Godiva to Golden Ass
Godiva (Lady). Patroness of Coventry. In 1040, Leofric, Earl of Mercia and Lord of Coventry, imposed
certain exactions on his tenants, which his lady besought him to remove. To escape her importunity, he
said he would do so if she would ride naked through the town. Lady Godiva took him at his word, and
the Earl faithfully kept his promise.
Godless Florin (The). Also called "The Graceless Florin." In 1849 were issued florins in Great Britain,
with no legend except "Victoria Regina." Both F.D. (Defender of the Faith) and D.G. (by God's Grace)
were omitted for want of room. From the omission of "Fidei Defensor" they were called Godless florins,
and from the omission of "Dei Gratia" they were called Graceless florins.
Godliness Cleanliness next to godliness, "as Matthew Henry says." Whether Matthew Henry used the proverb as well known, or invented it, deponent sayeth not.
Godmer A British giant, son of Albion, slain by Canutus, one of the companions of Brute.

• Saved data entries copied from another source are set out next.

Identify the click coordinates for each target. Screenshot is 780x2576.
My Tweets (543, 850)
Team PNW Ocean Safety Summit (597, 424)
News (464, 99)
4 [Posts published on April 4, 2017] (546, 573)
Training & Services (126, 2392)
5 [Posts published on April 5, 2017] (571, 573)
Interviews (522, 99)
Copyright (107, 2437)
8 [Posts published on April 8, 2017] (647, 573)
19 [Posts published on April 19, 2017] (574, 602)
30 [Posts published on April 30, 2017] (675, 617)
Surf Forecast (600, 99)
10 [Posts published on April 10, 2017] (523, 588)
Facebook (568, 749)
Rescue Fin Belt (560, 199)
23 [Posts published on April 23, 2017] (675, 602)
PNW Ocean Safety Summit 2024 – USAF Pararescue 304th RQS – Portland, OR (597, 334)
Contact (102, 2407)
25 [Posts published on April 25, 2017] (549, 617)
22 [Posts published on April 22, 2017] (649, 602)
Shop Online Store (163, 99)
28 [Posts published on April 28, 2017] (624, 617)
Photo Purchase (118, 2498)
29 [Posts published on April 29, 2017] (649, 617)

"Those three monstrous stones ...Goël The avenger of blood, so called by the Jews.
Gog and Magog The Emperor Diocletian had thirty-three infamous daughters, who murdered their husbands; and,
being set adrift in a ship, reached Albion, where they fell in with a number of demons. The offspring of
this unnatural alliance was a race of giants, afterwards extirpated by Brute and his companions, refugees
from Troy. Gog and Magog, the last two of the giant race, were brought in chains to London, then called
Troy-novant, and, being chained to the palace of Brute, which stood on the site of our Guildhall, did duty
as porters. We cannot pledge ourselves to the truth of old Caxton's narrative; but we are quite certain
that Gog and Magog had their effigies at Guildhall in the reign of Henry V. The old giants were destroyed
in the Great Fire, and the present ones, fourteen feet high, were carved in 1708 by Richard Saunders.
Goggles A corruption of ogles, eyeshades. (Danish, oog, an eye; Spanish, ojo; or from the Welsh, gogelu, to shelter.)
Gogmagog Hill (The). The higher of two hills, some three miles south-east of Cambridge. The legend is that Gogmagog was a huge giant who fell in love with the nymph Granta, but the saucy lady would have nothing to say to the big bulk, afterwards metamorphosed into the hill which bears his name. (Drayton: Polyolbion, xxi.)